Reputation: 580
I would like to select from a HUGE hdf5 a subset of the data, day by day. It would be perfect to use a where mask, but I can't make it work with a multiindex (since I have to have a where with two conditions). can't use a where mask with a multiindex:
import itertools
import pandas as pd
import numpy as np
a = ('A', 'B')
i = (0, 1, 2)
idx = pd.MultiIndex.from_tuples(list(itertools.product(a, i)),
names=('Alpha', 'Int'))
df = pd.DataFrame(np.random.randn(len(idx), 7), index=idx,
columns=('I', 'II', 'III', 'IV', 'V', 'VI', 'VII'))
Ok, now I put it in a hdf store
from pandas.io.pytables import HDFStore
store =HDFStore('cancella.h5', 'w')
store.append('df_mask',df)
But if I read it again I have
c = store.select_column('df_mask','index')
print c
this index which is WRONG.
0 0
1 1
2 2
3 3
4 4
5 5
dtype: int64
So I can't use the where mask. Can you help me?
Upvotes: 4
Views: 486
Reputation: 1220
In current pandas version 0.24.2, you may use direct querying without intermediate MultiIndex retrieval:
idx = pd.MultiIndex.from_product([('A', 'B'), range(3)], names=('Alpha', 'Int'))

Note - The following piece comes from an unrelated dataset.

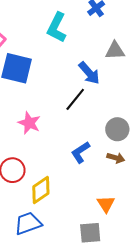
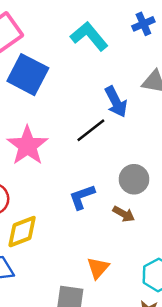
cyan L-shape: (57, 27) -> (89, 36), turned 100
pink star: (29, 123) -> (27, 146), size x1.4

df = pd.DataFrame(np.random.randn(len(idx), 3), index=idx,
columns=('I', 'II', 'III'))
df
>>> I II III
>>> Alpha Int
>>> A 0 0.547846 -1.630704 0.456686
>>> 1 -0.057442 -0.232721 0.349548
>>> 2 1.495230 0.661166 1.309862
>>> B 0 2.116818 0.477923 -0.252352
>>> 1 1.001081 2.578723 -0.040782
>>> 2 -1.286964 0.357969 0.002976
Just use built-in where
mask:
with pd.HDFStore('test.h5') as store:
store.put('df_mask', df, format='t')
store.select('df_mask', where = 'Alpha = A & Int in [0,2]')
>>> I II III
>>> Alpha Int
>>> A 0 0.621453 -1.757883 0.494433
>>> 2 -0.689012 -1.254884 0.655424
For different functions allowed in where mask visit docs.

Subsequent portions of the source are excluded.